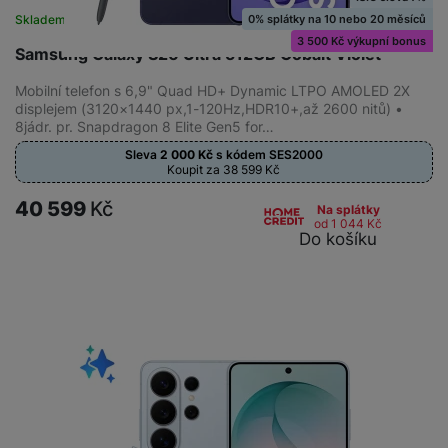
0% splátky na 10 nebo 20 měsíců
Skladem
na 8 prodejnách
3 500 Kč výkupní bonus
Samsung Galaxy S26 Ultra 512GB Cobalt Violet
Mobilní telefon s 6,9" Quad HD+ Dynamic LTPO AMOLED 2X
displejem (3120×1440 px,1-120Hz,HDR10+,až 2600 nitů) •
8jádr. pr. Snapdragon 8 Elite Gen5 for…
Sleva
2 000
Kč
s kódem
SES2000
Koupit za 38 599
Kč
40 599
Kč
Na splátky
od 1 044
Kč
Do košíku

● ● ● ● ●

▶ [TASK GOAL]:
Reproduce all the entries above exactly. Include no images.

▶ [SOLUTION TO THE PROBLEM]:
0% splátky na 10 nebo 20 měsíců
Skladem
na 8 prodejnách
3 500 Kč výkupní bonus
Samsung Galaxy S26 Ultra 512GB Cobalt Violet
Mobilní telefon s 6,9" Quad HD+ Dynamic LTPO AMOLED 2X
displejem (3120×1440 px,1-120Hz,HDR10+,až 2600 nitů) •
8jádr. pr. Snapdragon 8 Elite Gen5 for…
Sleva
2 000
Kč
s kódem
SES2000
Koupit za 38 599
Kč
40 599
Kč
Na splátky
od 1 044
Kč
Do košíku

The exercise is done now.